***** INFORMATION

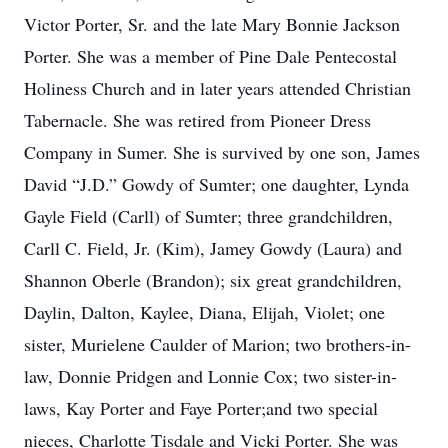
Victor Porter, Sr. and the late Mary Bonnie Jackson
Porter. She was a member of Pine Dale Pentecostal
Holiness Church and in later years attended Christian
Tabernacle. She was retired from Pioneer Dress
Company in Sumer. She is survived by one son, James
David “J.D.” Gowdy of Sumter; one daughter, Lynda
Gayle Field (Carll) of Sumter; three grandchildren,
Carll C. Field, Jr. (Kim), Jamey Gowdy (Laura) and
Shannon Oberle (Brandon); six great grandchildren,
Daylin, Dalton, Kaylee, Diana, Elijah, Violet; one
sister, Murielene Caulder of Marion; two brothers-in-
law, Donnie Pridgen and Lonnie Cox; two sister-in-
laws, Kay Porter and Faye Porter;and two special
nieces, Charlotte Tisdale and Vicki Porter. She was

**********

The output is the records exactly as they read, with no pictures in it.

Victor Porter, Sr. and the late Mary Bonnie Jackson
Porter. She was a member of Pine Dale Pentecostal
Holiness Church and in later years attended Christian
Tabernacle. She was retired from Pioneer Dress
Company in Sumer. She is survived by one son, James
David “J.D.” Gowdy of Sumter; one daughter, Lynda
Gayle Field (Carll) of Sumter; three grandchildren,
Carll C. Field, Jr. (Kim), Jamey Gowdy (Laura) and
Shannon Oberle (Brandon); six great grandchildren,
Daylin, Dalton, Kaylee, Diana, Elijah, Violet; one
sister, Murielene Caulder of Marion; two brothers-in-
law, Donnie Pridgen and Lonnie Cox; two sister-in-
laws, Kay Porter and Faye Porter;and two special
nieces, Charlotte Tisdale and Vicki Porter. She was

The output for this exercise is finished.